## Work task
Every line in the records below that holds the word "bandoulière" is to be copied.

## Data for this task
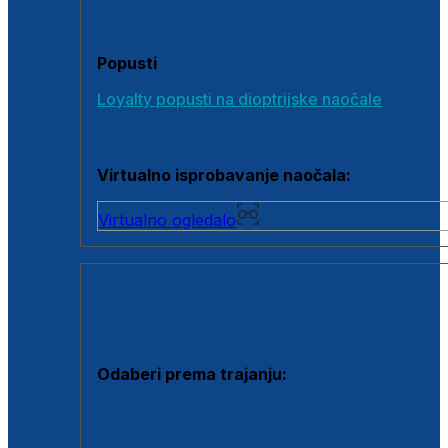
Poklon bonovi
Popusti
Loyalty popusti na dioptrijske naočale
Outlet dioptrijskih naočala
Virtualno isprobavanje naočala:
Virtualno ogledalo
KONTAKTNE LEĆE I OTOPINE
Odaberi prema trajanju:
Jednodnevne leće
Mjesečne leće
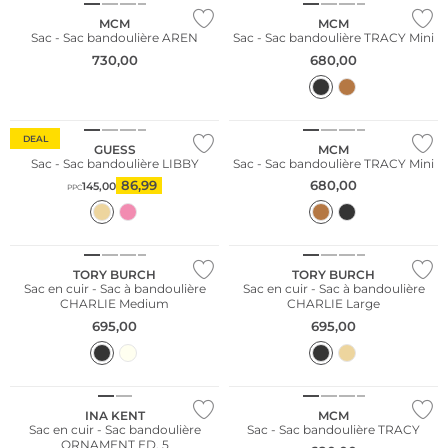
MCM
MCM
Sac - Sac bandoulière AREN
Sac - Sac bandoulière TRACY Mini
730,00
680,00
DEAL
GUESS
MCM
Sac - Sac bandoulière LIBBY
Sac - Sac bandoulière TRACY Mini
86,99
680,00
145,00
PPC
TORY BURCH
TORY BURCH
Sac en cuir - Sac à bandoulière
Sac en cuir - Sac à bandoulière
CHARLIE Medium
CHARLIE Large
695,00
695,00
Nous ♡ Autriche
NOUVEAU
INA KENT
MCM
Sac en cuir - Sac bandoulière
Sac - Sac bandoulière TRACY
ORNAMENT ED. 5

## Response
Sac - Sac bandoulière AREN
Sac - Sac bandoulière TRACY Mini
Sac - Sac bandoulière LIBBY
Sac - Sac bandoulière TRACY Mini
Sac en cuir - Sac à bandoulière
Sac en cuir - Sac à bandoulière
Sac en cuir - Sac bandoulière
Sac - Sac bandoulière TRACY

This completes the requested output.